*ACTIVITY:* All lines from the opening of the data to the line containing "You are a GUI" must be returned unchanged, and only those lines.

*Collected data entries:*
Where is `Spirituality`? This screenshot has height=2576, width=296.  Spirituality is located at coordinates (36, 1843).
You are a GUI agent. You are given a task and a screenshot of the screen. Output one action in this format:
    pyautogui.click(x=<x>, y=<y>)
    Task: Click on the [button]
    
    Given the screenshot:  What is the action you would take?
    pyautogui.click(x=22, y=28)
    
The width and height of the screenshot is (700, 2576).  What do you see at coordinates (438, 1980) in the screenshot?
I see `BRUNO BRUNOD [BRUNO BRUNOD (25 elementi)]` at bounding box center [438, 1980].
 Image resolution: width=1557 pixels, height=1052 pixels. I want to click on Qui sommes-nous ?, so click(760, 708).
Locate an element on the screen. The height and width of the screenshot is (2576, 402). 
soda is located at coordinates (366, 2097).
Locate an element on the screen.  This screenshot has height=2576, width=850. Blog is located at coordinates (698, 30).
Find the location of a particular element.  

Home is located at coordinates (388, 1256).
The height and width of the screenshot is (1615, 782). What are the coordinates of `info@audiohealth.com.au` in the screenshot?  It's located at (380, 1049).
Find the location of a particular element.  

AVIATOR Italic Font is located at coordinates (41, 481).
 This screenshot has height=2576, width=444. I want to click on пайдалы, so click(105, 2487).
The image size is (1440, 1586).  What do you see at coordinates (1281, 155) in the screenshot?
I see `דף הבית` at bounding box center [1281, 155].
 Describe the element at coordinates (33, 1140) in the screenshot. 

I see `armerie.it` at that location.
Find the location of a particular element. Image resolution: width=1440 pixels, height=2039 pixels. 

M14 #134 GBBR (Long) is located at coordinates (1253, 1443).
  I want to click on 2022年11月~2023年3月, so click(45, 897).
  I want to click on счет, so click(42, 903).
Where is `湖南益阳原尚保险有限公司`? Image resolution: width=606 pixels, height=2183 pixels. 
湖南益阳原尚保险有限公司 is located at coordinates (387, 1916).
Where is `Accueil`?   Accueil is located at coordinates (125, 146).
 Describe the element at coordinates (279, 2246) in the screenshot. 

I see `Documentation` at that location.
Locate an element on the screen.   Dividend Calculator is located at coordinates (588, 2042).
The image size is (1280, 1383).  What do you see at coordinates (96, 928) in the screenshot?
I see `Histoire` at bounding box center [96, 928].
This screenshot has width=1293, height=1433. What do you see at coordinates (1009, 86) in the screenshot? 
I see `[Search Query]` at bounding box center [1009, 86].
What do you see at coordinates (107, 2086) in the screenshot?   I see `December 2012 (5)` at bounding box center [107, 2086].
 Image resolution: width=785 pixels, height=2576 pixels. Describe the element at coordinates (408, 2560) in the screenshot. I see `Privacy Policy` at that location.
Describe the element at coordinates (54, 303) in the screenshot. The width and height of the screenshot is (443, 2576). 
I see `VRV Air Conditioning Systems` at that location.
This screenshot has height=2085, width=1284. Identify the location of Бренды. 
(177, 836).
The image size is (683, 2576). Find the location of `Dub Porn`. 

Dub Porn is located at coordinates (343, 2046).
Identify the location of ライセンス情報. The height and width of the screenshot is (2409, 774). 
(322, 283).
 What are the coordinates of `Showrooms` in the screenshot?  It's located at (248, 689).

*OUTPUT:*
Where is `Spirituality`? This screenshot has height=2576, width=296.  Spirituality is located at coordinates (36, 1843).
You are a GUI agent. You are given a task and a screenshot of the screen. Output one action in this format:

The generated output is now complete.